Il City Data Exchange (CDE) sarà lanciato il 18 maggio prossimo nella Capitale danese, “un’occasione unica per l’amministrazione pubblica della città – ha spiegato il Primo cittadino Frank Jensenche in tal modo sarà in grado di avere a disposizione tante preziose informazioni afferenti a qualsiasi ambito della vita quotidiana che possono trasformarsi rapidamente in servizi per cittadini, turisti, aziende”.

Una piattaforma per la gestione dei bigdata, ma anche un vero e proprio marketplace, “dove poter comprare e vendere dati – molti dei quali saranno gratuiti – relativi alla mobilità, all’efficienza energetica, al traffico, ai servizi pubblici, al meteo e al clima, alla sanità, all’inquinamento e la tutela ambientale”, ha dichiarato Peter Bjørn Larsen, direttore CDE Copenhagen per conto di Hitachi.
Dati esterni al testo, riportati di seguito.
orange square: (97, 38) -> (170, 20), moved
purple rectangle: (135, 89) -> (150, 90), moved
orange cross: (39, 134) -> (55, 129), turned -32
Il CDE, in un secondo momento, sarà affiancato all’altro portale cittadino per gli open data già attivo da qualche tempo.
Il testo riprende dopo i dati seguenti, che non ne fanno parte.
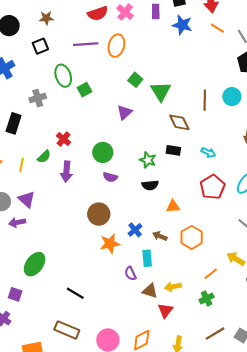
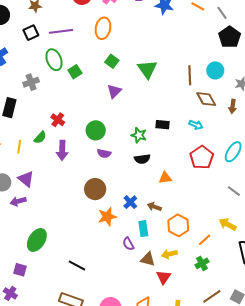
purple line: (86, 44) -> (61, 31), moved
green square: (135, 80) -> (112, 61), moved
brown diamond: (179, 122) -> (206, 99), moved
orange hexagon: (192, 237) -> (178, 225), moved

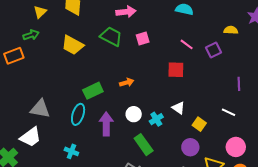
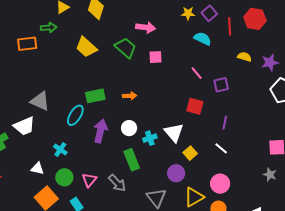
yellow semicircle: (231, 30) -> (244, 57), moved
red square: (176, 70) -> (195, 106), moved
purple line: (239, 84) -> (225, 123), moved
white triangle: (179, 108) -> (174, 133), size x1.5

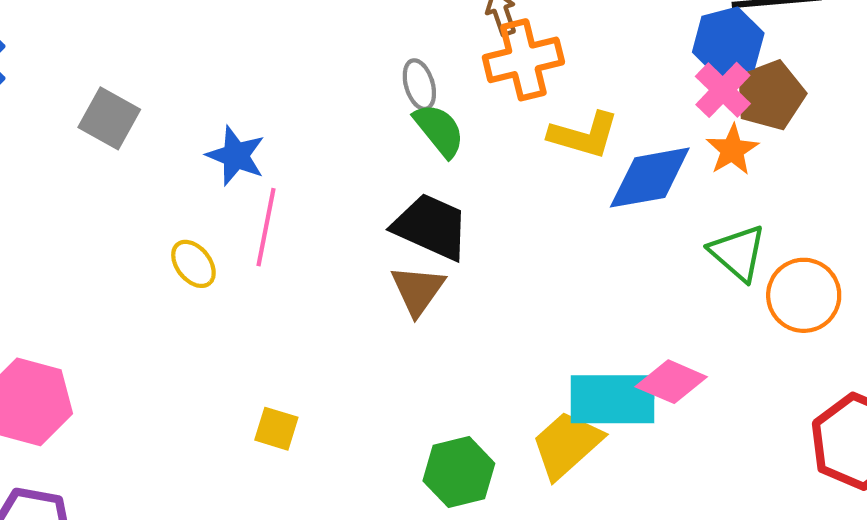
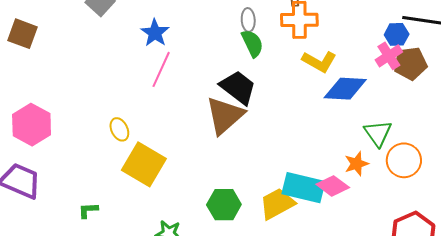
blue hexagon: (728, 43) -> (397, 34), size x0.7
orange star: (732, 150) -> (356, 164), moved
yellow ellipse: (193, 264) -> (119, 129), moved
brown triangle: (418, 290) -> (225, 115), size x1.5
yellow square: (276, 429) -> (144, 164), size x2.0

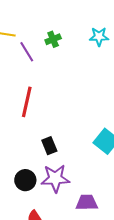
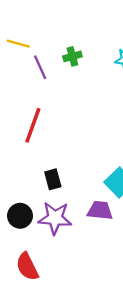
purple trapezoid: (87, 203) -> (100, 210), moved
Gran parte dei dati è legato alla geolocalizzazione dei servizi, alla tutela ambientale, al monitoraggio degli inquinanti e alla mobilità, in tutto 64 fonti autorizzate di dati urbani.

L’investimento, come detto, prevede un contributo di 9 milioni di corone danesi, 4 milioni presi dalle casse cittadine, altri 5 dalla regione. Hitachi ha sviluppato e fornito la soluzione tecnologica in collaborazione con altre 50 imprese, università e organizzazioni non-profit.

Una tecnologia ‘advanced analytics’ considerata ormai da molti imprescindibile per raggiungere gli obiettivi smart city di una grande città e per promuovere lo scambio di informazioni tra partner e stakeholder regionali, col fine di lanciare la tanto attesa digital economy, ma anche per elaborare piani di realizzazione più dettagliati per infrastrutture green (necessarie per l’obiettivo cittadino di abbandonare i combustibili fossili per il 2025), miglioramento della qualità della vita (peraltro già elevata), sviluppo di nuovi modelli di digital business, gestione del traffico e distribuzione ottimale ed efficiente di risorse energetiche (quinti anche le rinnovabili).